Yes, you need padding, because without padding
- If the public exponent $e$ is below some threshold, decryption is trivial by the $e^\text{th}$ root attack, or extension thereof. We don't even know for sure what a safe threshold is (see this), but it depends on the size of both the AES key and the RSA public modulus.
- If you send the same key encrypted to at least $e$ recipients (each with their public key), Håstad's broadcast attack applies. And I would not be too surprised if this attack could be extended to less recipients given the restricted plaintext space.
- From the cryptogram, adversaries are able to test a guess of the AES key, and test if it's the same as in another session.
- If the recipient checks that the decrypted result is below $2^k$ where $k$ is the expected AES key size (rather than just keep the low order $k$ bits of the decryption result to form the key), and does so in a way that introduces a timing dependency on the bit size of the result of the textbook RSA decryption (which is easy to let slip in any language), then they stand a risk to be vulnerable to a timing attack allowing decryption of the key.

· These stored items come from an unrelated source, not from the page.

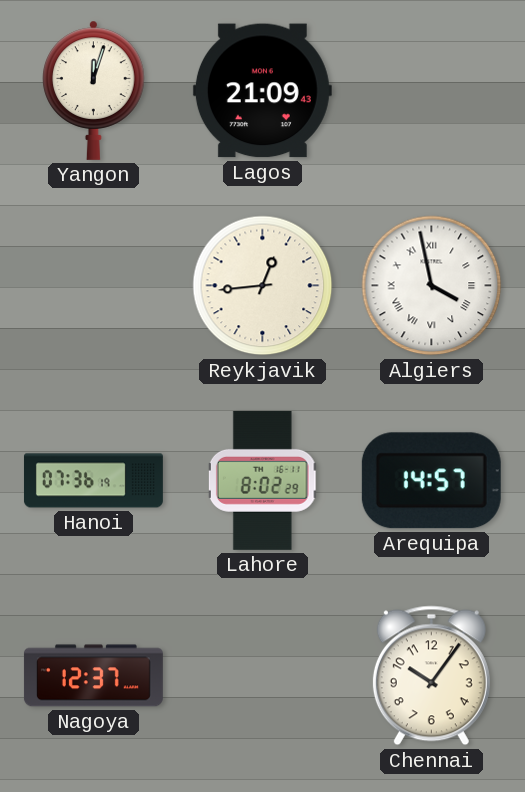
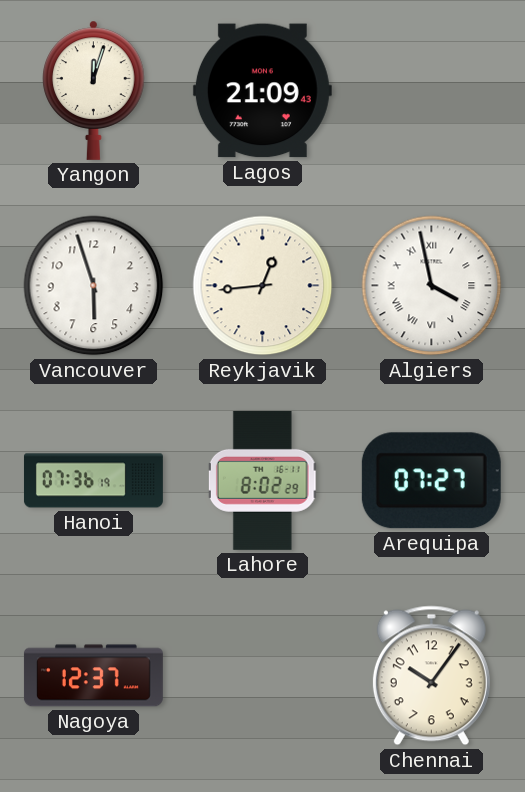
Vancouver: none -> 5:57
Arequipa: 14:57 -> 07:27
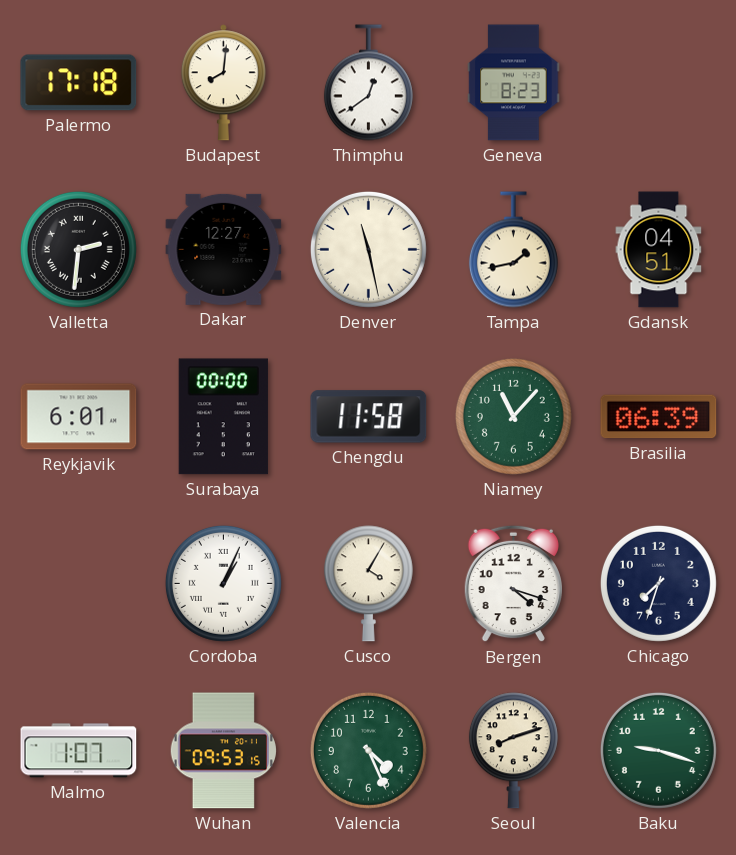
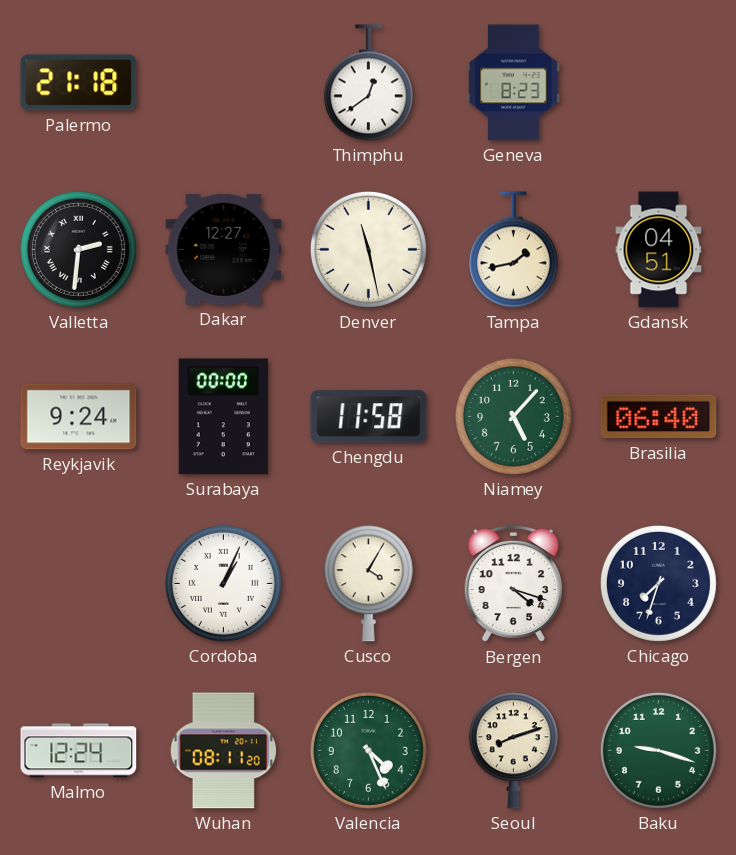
Palermo: 17:18 -> 21:18
Budapest: 8:01 -> none
Reykjavik: 6:01 -> 9:24
Niamey: 11:07 -> 5:07
Brasilia: 06:39 -> 06:40
Malmo: 1:07 -> 12:24
Wuhan: 09:53 -> 08:11
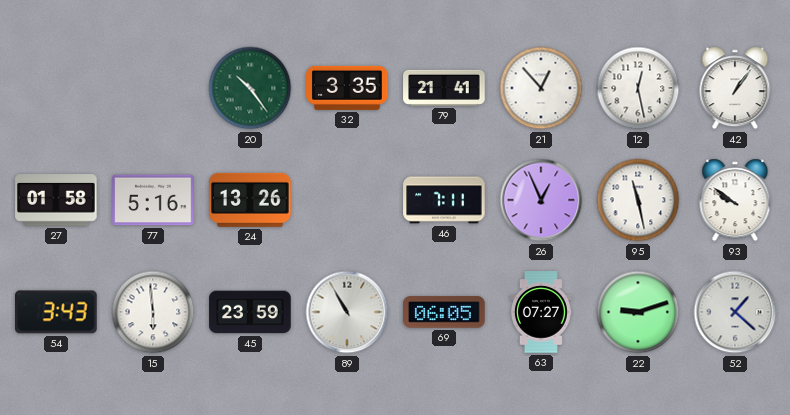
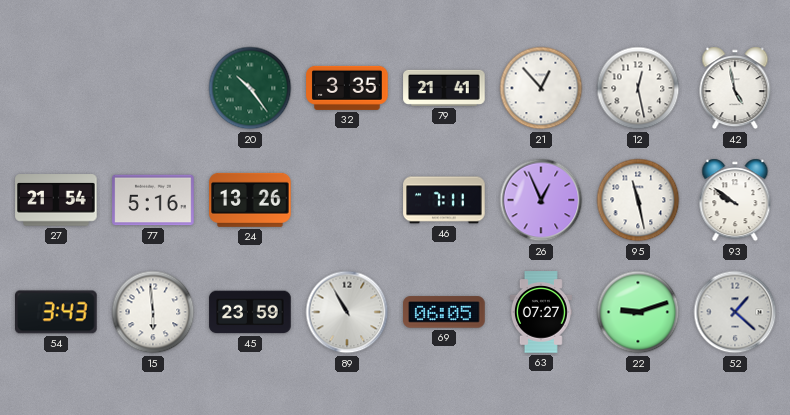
42: 1:06 -> 4:58
27: 01:58 -> 21:54
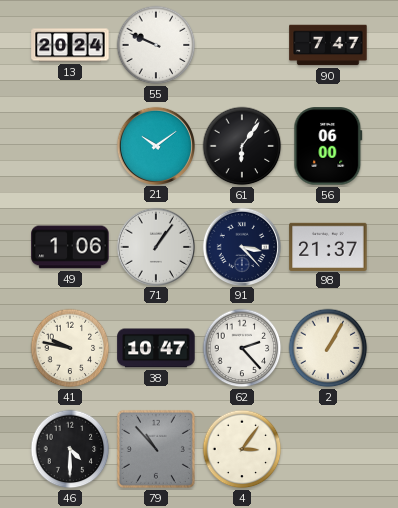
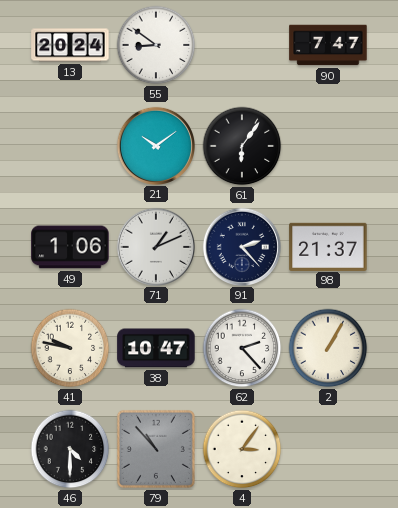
55: 9:49 -> 8:51
56: 06:00 -> none
71: 1:06 -> 1:11
91: 3:23 -> 2:23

The recommended padding is RSAES-OAEP, which solves 1/2/3, and when carefully implemented solves 4.
[Off-topic: The whole thing is even pre-packaged in .NET as RSAOAEPKeyExchangeFormatter and RSAOAEPKeyExchangeDeformatter].
Addition: Another option is RSA-KEM. In a nutshell: you generate a secret as wide as the modulus of the public key, encipher it with textbook RSA (no padding), and both sides keep the appropriate low-order bits as the AES key. As long as there is a single recipient, security against 1/3/4 is excellent: it relies on the most basic (conjectured) security properties of RSA, and necessary security properties of RSA implementations (which is no insurance they are met!). But KEM does not solve 2, and is inconvenient for several recipients anyway.